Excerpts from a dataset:
◆ ◆ ◆

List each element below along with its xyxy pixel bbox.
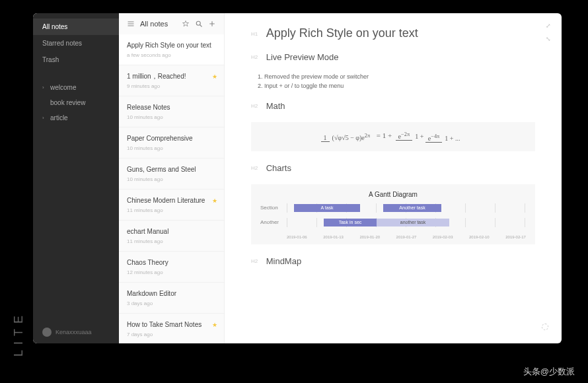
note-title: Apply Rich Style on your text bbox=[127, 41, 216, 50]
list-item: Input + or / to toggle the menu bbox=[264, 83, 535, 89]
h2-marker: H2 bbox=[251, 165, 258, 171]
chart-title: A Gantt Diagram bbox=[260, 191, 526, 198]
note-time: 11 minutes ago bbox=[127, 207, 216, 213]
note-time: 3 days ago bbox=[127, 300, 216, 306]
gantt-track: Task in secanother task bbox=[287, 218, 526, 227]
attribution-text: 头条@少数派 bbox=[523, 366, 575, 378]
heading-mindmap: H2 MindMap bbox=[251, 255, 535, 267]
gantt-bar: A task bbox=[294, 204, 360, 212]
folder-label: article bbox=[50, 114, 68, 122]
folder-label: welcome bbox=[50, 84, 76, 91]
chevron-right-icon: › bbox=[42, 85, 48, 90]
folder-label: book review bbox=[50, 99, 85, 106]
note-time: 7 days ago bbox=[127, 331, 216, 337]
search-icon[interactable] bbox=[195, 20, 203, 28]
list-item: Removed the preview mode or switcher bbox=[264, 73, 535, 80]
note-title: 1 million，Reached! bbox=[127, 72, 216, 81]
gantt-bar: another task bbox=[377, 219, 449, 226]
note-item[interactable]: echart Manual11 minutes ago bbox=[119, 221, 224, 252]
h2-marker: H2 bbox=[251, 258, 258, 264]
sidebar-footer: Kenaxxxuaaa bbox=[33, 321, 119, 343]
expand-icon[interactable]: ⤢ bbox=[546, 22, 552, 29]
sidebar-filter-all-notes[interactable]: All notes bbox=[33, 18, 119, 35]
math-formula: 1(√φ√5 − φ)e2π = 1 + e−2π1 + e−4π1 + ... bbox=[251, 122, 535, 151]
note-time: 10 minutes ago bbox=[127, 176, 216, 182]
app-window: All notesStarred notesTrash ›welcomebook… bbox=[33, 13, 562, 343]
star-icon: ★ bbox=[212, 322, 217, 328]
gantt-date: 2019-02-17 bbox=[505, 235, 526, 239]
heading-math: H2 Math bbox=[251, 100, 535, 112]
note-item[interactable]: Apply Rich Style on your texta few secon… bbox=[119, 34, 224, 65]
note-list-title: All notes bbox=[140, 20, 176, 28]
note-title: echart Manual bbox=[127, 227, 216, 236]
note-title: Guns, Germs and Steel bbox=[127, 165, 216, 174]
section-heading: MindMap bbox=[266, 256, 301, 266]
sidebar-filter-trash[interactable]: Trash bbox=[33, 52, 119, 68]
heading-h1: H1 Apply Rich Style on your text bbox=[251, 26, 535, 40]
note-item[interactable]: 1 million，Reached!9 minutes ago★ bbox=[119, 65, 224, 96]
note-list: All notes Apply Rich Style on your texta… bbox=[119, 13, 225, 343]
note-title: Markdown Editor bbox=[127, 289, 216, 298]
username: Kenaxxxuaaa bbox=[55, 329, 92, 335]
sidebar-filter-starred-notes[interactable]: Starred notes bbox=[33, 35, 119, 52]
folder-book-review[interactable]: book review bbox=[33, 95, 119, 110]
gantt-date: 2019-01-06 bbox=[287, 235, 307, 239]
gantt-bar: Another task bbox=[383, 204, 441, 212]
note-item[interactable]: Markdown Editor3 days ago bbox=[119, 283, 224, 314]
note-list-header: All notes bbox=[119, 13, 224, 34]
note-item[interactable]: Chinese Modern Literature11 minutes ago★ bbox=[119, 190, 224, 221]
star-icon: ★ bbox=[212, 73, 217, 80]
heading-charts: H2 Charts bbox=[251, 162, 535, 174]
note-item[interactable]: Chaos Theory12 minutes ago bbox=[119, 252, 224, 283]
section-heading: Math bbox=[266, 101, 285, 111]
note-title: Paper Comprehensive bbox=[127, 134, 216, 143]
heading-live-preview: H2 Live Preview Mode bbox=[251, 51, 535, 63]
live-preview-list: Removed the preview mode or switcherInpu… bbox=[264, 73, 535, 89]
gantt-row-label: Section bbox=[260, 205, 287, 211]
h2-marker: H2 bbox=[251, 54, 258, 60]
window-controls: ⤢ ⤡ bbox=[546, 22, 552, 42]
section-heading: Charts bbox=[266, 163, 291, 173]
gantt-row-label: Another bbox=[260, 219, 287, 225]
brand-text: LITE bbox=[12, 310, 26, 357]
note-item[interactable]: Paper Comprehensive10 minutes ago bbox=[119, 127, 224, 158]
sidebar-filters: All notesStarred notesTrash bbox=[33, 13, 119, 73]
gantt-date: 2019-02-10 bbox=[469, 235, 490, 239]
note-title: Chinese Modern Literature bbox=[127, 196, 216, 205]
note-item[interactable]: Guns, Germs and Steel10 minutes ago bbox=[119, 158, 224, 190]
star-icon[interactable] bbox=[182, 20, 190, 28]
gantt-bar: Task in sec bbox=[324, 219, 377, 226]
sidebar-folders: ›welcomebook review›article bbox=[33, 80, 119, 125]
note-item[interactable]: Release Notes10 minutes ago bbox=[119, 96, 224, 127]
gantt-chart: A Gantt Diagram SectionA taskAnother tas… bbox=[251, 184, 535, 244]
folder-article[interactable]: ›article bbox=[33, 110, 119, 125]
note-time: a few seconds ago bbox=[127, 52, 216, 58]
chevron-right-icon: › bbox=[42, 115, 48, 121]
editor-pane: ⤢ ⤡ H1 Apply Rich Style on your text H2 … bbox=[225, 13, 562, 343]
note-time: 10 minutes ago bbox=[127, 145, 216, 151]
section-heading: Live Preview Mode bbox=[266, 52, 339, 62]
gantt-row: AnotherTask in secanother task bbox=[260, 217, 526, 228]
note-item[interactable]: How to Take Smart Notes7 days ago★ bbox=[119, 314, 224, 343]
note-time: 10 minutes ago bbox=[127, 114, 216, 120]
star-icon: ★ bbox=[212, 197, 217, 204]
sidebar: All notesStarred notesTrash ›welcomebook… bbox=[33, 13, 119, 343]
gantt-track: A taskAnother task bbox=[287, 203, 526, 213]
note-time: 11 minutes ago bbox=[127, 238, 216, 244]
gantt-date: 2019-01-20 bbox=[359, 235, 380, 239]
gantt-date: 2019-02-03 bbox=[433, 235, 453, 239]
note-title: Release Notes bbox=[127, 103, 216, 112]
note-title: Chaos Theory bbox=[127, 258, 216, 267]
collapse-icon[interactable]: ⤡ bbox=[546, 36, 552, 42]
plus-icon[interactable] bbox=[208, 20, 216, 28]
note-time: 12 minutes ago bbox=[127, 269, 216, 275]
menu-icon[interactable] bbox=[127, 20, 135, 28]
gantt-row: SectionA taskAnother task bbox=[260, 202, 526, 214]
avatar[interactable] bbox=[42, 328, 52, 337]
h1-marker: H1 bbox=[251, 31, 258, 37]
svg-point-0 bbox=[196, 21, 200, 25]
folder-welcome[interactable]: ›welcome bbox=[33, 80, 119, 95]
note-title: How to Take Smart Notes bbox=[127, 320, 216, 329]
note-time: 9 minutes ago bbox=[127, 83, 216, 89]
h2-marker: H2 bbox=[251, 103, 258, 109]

◆ ◆ ◆

# WHAT YOU HAVE TO DO
Transcribe the data exactly and leave no picture in the copy.

# THE ANSWER
List each element below along with its xyxy pixel bbox.
note-title: Apply Rich Style on your text bbox=[127, 41, 216, 50]
list-item: Input + or / to toggle the menu bbox=[264, 83, 535, 89]
h2-marker: H2 bbox=[251, 165, 258, 171]
chart-title: A Gantt Diagram bbox=[260, 191, 526, 198]
note-time: 11 minutes ago bbox=[127, 207, 216, 213]
note-time: 3 days ago bbox=[127, 300, 216, 306]
gantt-track: Task in secanother task bbox=[287, 218, 526, 227]
attribution-text: 头条@少数派 bbox=[523, 366, 575, 378]
heading-mindmap: H2 MindMap bbox=[251, 255, 535, 267]
gantt-bar: A task bbox=[294, 204, 360, 212]
folder-label: article bbox=[50, 114, 68, 122]
folder-label: welcome bbox=[50, 84, 76, 91]
chevron-right-icon: › bbox=[42, 85, 48, 90]
folder-label: book review bbox=[50, 99, 85, 106]
note-time: 7 days ago bbox=[127, 331, 216, 337]
search-icon[interactable] bbox=[195, 20, 203, 28]
list-item: Removed the preview mode or switcher bbox=[264, 73, 535, 80]
note-title: 1 million，Reached! bbox=[127, 72, 216, 81]
gantt-bar: another task bbox=[377, 219, 449, 226]
note-item[interactable]: echart Manual11 minutes ago bbox=[119, 221, 224, 252]
h2-marker: H2 bbox=[251, 258, 258, 264]
sidebar-footer: Kenaxxxuaaa bbox=[33, 321, 119, 343]
expand-icon[interactable]: ⤢ bbox=[546, 22, 552, 29]
sidebar-filter-all-notes[interactable]: All notes bbox=[33, 18, 119, 35]
math-formula: 1(√φ√5 − φ)e2π = 1 + e−2π1 + e−4π1 + ... bbox=[251, 122, 535, 151]
note-time: 10 minutes ago bbox=[127, 176, 216, 182]
app-window: All notesStarred notesTrash ›welcomebook… bbox=[33, 13, 562, 343]
star-icon: ★ bbox=[212, 322, 217, 328]
gantt-date: 2019-02-17 bbox=[505, 235, 526, 239]
heading-math: H2 Math bbox=[251, 100, 535, 112]
note-item[interactable]: Apply Rich Style on your texta few secon… bbox=[119, 34, 224, 65]
note-list-title: All notes bbox=[140, 20, 176, 28]
note-title: echart Manual bbox=[127, 227, 216, 236]
note-title: Guns, Germs and Steel bbox=[127, 165, 216, 174]
section-heading: MindMap bbox=[266, 256, 301, 266]
sidebar-filter-trash[interactable]: Trash bbox=[33, 52, 119, 68]
heading-h1: H1 Apply Rich Style on your text bbox=[251, 26, 535, 40]
note-item[interactable]: 1 million，Reached!9 minutes ago★ bbox=[119, 65, 224, 96]
note-list: All notes Apply Rich Style on your texta… bbox=[119, 13, 225, 343]
note-title: Markdown Editor bbox=[127, 289, 216, 298]
username: Kenaxxxuaaa bbox=[55, 329, 92, 335]
sidebar-filter-starred-notes[interactable]: Starred notes bbox=[33, 35, 119, 52]
folder-book-review[interactable]: book review bbox=[33, 95, 119, 110]
gantt-date: 2019-01-06 bbox=[287, 235, 307, 239]
gantt-bar: Another task bbox=[383, 204, 441, 212]
note-item[interactable]: Markdown Editor3 days ago bbox=[119, 283, 224, 314]
note-list-header: All notes bbox=[119, 13, 224, 34]
note-item[interactable]: Chinese Modern Literature11 minutes ago★ bbox=[119, 190, 224, 221]
star-icon: ★ bbox=[212, 73, 217, 80]
heading-charts: H2 Charts bbox=[251, 162, 535, 174]
note-item[interactable]: Chaos Theory12 minutes ago bbox=[119, 252, 224, 283]
section-heading: Math bbox=[266, 101, 285, 111]
note-title: Paper Comprehensive bbox=[127, 134, 216, 143]
heading-live-preview: H2 Live Preview Mode bbox=[251, 51, 535, 63]
live-preview-list: Removed the preview mode or switcherInpu… bbox=[264, 73, 535, 89]
gantt-row-label: Section bbox=[260, 205, 287, 211]
h2-marker: H2 bbox=[251, 54, 258, 60]
window-controls: ⤢ ⤡ bbox=[546, 22, 552, 42]
section-heading: Charts bbox=[266, 163, 291, 173]
gantt-row-label: Another bbox=[260, 219, 287, 225]
brand-text: LITE bbox=[12, 310, 26, 357]
note-item[interactable]: Paper Comprehensive10 minutes ago bbox=[119, 127, 224, 158]
sidebar-filters: All notesStarred notesTrash bbox=[33, 13, 119, 73]
gantt-date: 2019-02-10 bbox=[469, 235, 490, 239]
note-title: Chinese Modern Literature bbox=[127, 196, 216, 205]
note-item[interactable]: Guns, Germs and Steel10 minutes ago bbox=[119, 158, 224, 190]
star-icon[interactable] bbox=[182, 20, 190, 28]
gantt-bar: Task in sec bbox=[324, 219, 377, 226]
sidebar-folders: ›welcomebook review›article bbox=[33, 80, 119, 125]
note-item[interactable]: Release Notes10 minutes ago bbox=[119, 96, 224, 127]
gantt-chart: A Gantt Diagram SectionA taskAnother tas… bbox=[251, 184, 535, 244]
folder-article[interactable]: ›article bbox=[33, 110, 119, 125]
note-time: a few seconds ago bbox=[127, 52, 216, 58]
chevron-right-icon: › bbox=[42, 115, 48, 121]
editor-pane: ⤢ ⤡ H1 Apply Rich Style on your text H2 … bbox=[225, 13, 562, 343]
note-time: 10 minutes ago bbox=[127, 145, 216, 151]
section-heading: Live Preview Mode bbox=[266, 52, 339, 62]
gantt-row: AnotherTask in secanother task bbox=[260, 217, 526, 228]
note-item[interactable]: How to Take Smart Notes7 days ago★ bbox=[119, 314, 224, 343]
note-time: 10 minutes ago bbox=[127, 114, 216, 120]
star-icon: ★ bbox=[212, 197, 217, 204]
sidebar: All notesStarred notesTrash ›welcomebook… bbox=[33, 13, 119, 343]
gantt-track: A taskAnother task bbox=[287, 203, 526, 213]
note-time: 11 minutes ago bbox=[127, 238, 216, 244]
gantt-date: 2019-01-20 bbox=[359, 235, 380, 239]
gantt-date: 2019-02-03 bbox=[433, 235, 453, 239]
note-title: Release Notes bbox=[127, 103, 216, 112]
note-title: Chaos Theory bbox=[127, 258, 216, 267]
collapse-icon[interactable]: ⤡ bbox=[546, 36, 552, 42]
plus-icon[interactable] bbox=[208, 20, 216, 28]
note-time: 12 minutes ago bbox=[127, 269, 216, 275]
menu-icon[interactable] bbox=[127, 20, 135, 28]
gantt-row: SectionA taskAnother task bbox=[260, 202, 526, 214]
avatar[interactable] bbox=[42, 328, 52, 337]
h1-marker: H1 bbox=[251, 31, 258, 37]
svg-point-0 bbox=[196, 21, 200, 25]
folder-welcome[interactable]: ›welcome bbox=[33, 80, 119, 95]
note-title: How to Take Smart Notes bbox=[127, 320, 216, 329]
note-time: 9 minutes ago bbox=[127, 83, 216, 89]
h2-marker: H2 bbox=[251, 103, 258, 109]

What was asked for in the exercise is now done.